Why I Hunt

There is no better feeling than harvesting your own meat and being able to feed yourself, your family, and your friends. We truly are so fortunate for the gifts that Mother Nature provides but frankly, I think we’ve become a bit detached from our roots. I think the more work that we put into sourcing our food by actually getting to know your farmer and rancher or better yet, planting your own garden, hunting, and harvesting your own animals, the more appreciative we become.

I organized the farmers market for my town last summer and I will never forget a story the produce vendor told me. He was buying asparagus at the grocery store and thought: Wow, someone actually had to plant, grow, and harvest every single one of these asparagus just for me! He knew the time and effort spent in producing a successful crop because that was his livelihood, too. He had a different appreciation for making a simple trip to the grocery store and having access to an abundance of fresh produce because he knew the hard work and dedication it took for everything to come together and arrive on the shelves.

My point is that we are so much more appreciative of our food if we actually have an active part in its production. This can even be true for just simply making your own food at home rather than going out to eat. We have become so detached from where our food comes from that we lack an appreciation for the true value of our food. We rely so heavily on our local grocery stores, but do we really stop to think and appreciate the journey of the fresh produce and the perfectly cut filets of meat at the butcher counter?

I remember living in Spain during college and seeing the butcher shops: every animal hung freshly harvested so that you could actually see the cuts of meat you were getting. For most of our markets in the States, you go to the meat department and everything is so nicely cut that you can hardly tell if you’re getting a chicken breast or filet of fish.

When did we become so detached from our foods? And why is it that we don’t want to see where our food comes from? Does it make us feel guilty? It shouldn’t; we are primitive beings and it is in our nature to hunt, gather and harvest. I believe harvesting your own food, whether that’s growing your own garden, raising your own livestock, or hunting, puts you back in touch with reality the way nature intended. We become more appreciative and thankful for what brings us health and nourishment but also become more grounded. 

I used to not take as much time to care about where my food came from until I was diagnosed with Lyme disease. Changing my diet made the biggest impact in my healing process which forced me to slow down and start taking care of myself, starting with making all my own food. I began researching food and understanding the food system and the importance of knowing where your food comes from and the impact it has on your health. It was then that I gained a much greater appreciation for quality foods and their origin when I noticed the difference it made in my health. 
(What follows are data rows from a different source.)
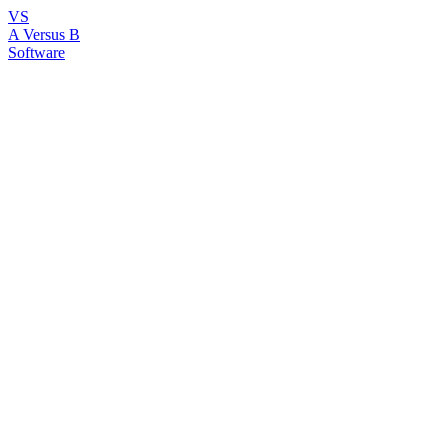
VS
A Versus B
Software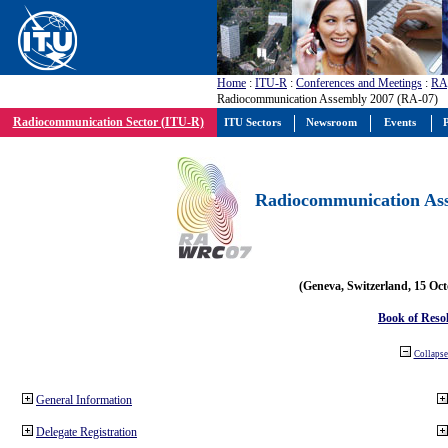
Home
:
ITU-R
:
Conferences and Meetings
:
RA
Radiocommunication Assembly 2007 (RA-07)
Radiocommunication Sector (ITU-R)
ITU Sectors
Newsroom
Events
P
Radiocommunication Ass
(Geneva, Switzerland, 15 Oc
Book of Reso
Collapse 
General Information
Delegate Registration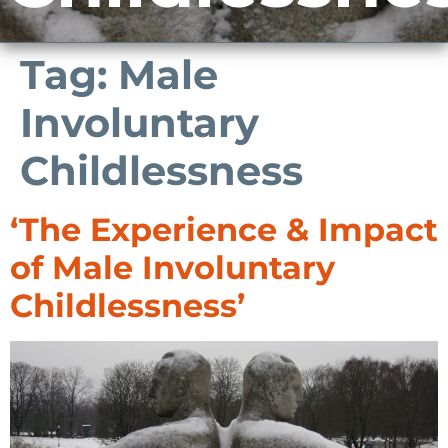
Tag:
Male
Involuntary
Childlessness
‘The Experience & Impact
of Male Involuntary
Childlessness’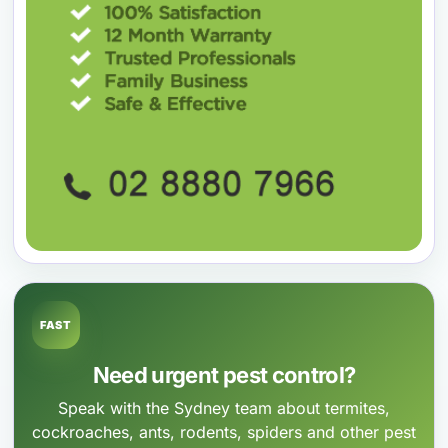
FAST
Need urgent pest control?
Speak with the Sydney team about termites,
cockroaches, ants, rodents, spiders and other pest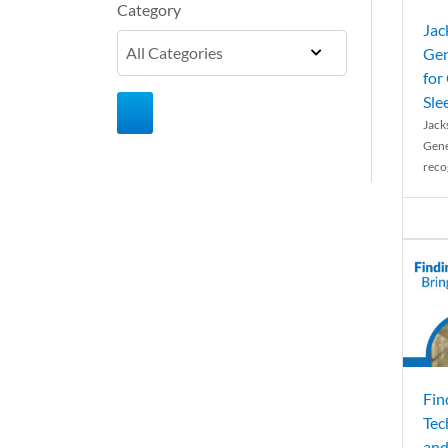
Category
Jac
Gen
for
Sle
Jack
Gene
reco
Fin
Tec
and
Hunting also gets a bad rap. It is mainstream media stories like Cecil the Lion that create a distorted image of the true meaning of hunting. Hunting is highly regulated for population control and habitat enhancement in order to protect the animals and actually boost the population. In fact, in 1907, only 41,000 elk remained in North America but thanks to hunters’ strong effort to restore and conserve habitat, there are more than 1 million elk today. Hunters are also major advocates for the well being of all wildlife, they’ve added $440 million per year to groups like RMEF to support conservation efforts and pay roughly $1.6 billion a year for conservation programs. Without hunting, animal herds become overpopulated leading to starvation and death and even an outbreak in diseases. More often than not, hunters are avid believers in always giving back more than they take out.

Plus, there is something so beautiful about hunting. It’s the being out in nature, harvesting an animal straight from the source, and knowing that this is the food chain at work. Michael Pollan described it best in The Omnivore’s Dilemma when he reflected on the harvesting of a wild boar. He said, “And whatever of this Prey the man left behind the other animals here, the Scavengers, would in due course fold back into the earth, nourishing the oak so that it might in turn nourish another pig. Sun-soil-oak-pig-human: There it was, one of the food chains that have sustained life on earth for a million years made visible in a single frame, one uncluttered and most beautiful example of what is.”

This is everything.

I thought of this specific passage when I was skinning my elk and watching the dogs and chickens devour every little scrap that fell from the carcass. I thought of the animals that would be so grateful for whatever remnants were left behind. And I thought of how appreciative and beyond thankful I was for the life of this animal that will nourish my family, friends, and me.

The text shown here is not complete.